Naturally, the failure of the government to submit the project to Infrastructure Victoria for assessment, not to mention the secretive way in which it was conceived without the involvement of key bureaucrats, only strengthens any doubts about the project.
The Coalition’s position
The opposition, for its part, has attempted to set up the election as a referendum on the SRL, promising to immediately shelve the project if it wins office and redirect all earmarked funds to the health sector.
But there is no overarching thread to the Coalition’s plan — if it can indeed be deemed a plan — for the future of the state’s transport network. Instead it consists of a motley assembly of promises including $160 million in improvements to bus services in the outer suburbs, a $1.5 billion package of roads upgrades in the west, tram upgrades and a $2 cap on public transport fares with the fares of regional V/Line services similarly halved.
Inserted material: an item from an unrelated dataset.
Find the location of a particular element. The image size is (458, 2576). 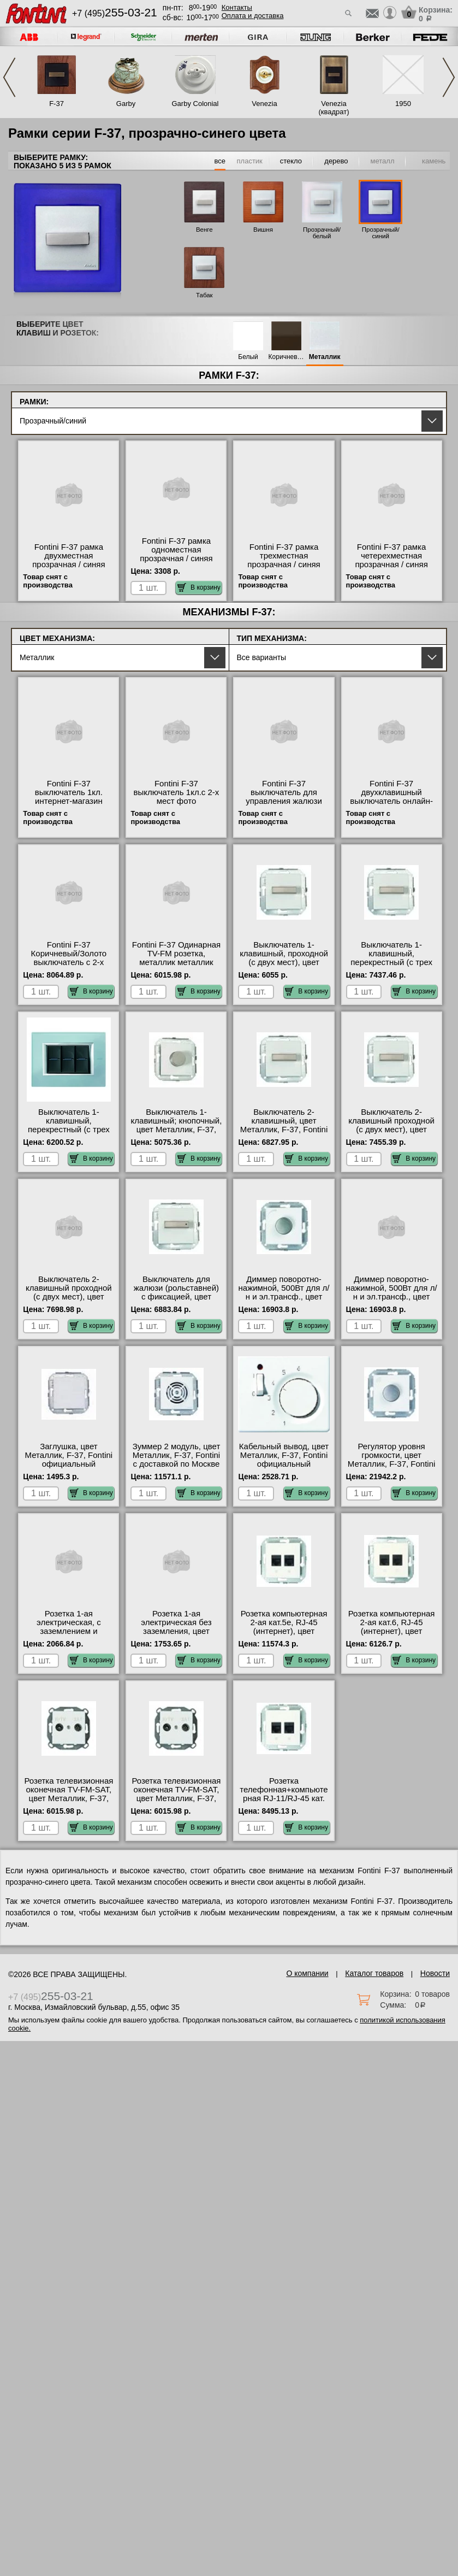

The Coalition’s controversial East West Link project is, as the Albanese government recently confirmed, dead in the water and will never receive funding under Labor.
As you would expect, the consequences of the Coalition’s policy-lite approach to transport infrastructure spell problems for the state. Cheaper public transport fares will, experts say, disproportionately benefit wealthier households, primarily because poorer households tend to be concentrated in areas characterised by inadequate or non-existent public transport services and heavy car dependence.
The policy would also rob the government of funds it needs to improve the transport system in these areas, thereby entrenching socio-economic divides.
And the opposition’s promise to fast-track the release of more land to housing in the outer west will, inevitably, exacerbate its do-nothing approach to transport infrastructure.
The bottom line
It’s no secret that infrastructure, or its absence, is imbued with a capacity to materially alter the fate of cities, suburbs and individual lives. Labor’s plan, at least, acknowledges this much.
The Coalition, by contrast, is attempting to mislead voters with a false binary; the idea that transport infrastructure and health are mutually exclusive when in truth the former can impact the latter in far-reaching ways.
Crikey’s tip: keep an eye on the election outcome in the once safe-Labor seat of Melton in Melbourne’s west.
UPDATE: Following the publication of this story, the state opposition has announced its support for the multibillion-dollar Metro 2 rail link, its only large-scale transport promise in this election to date.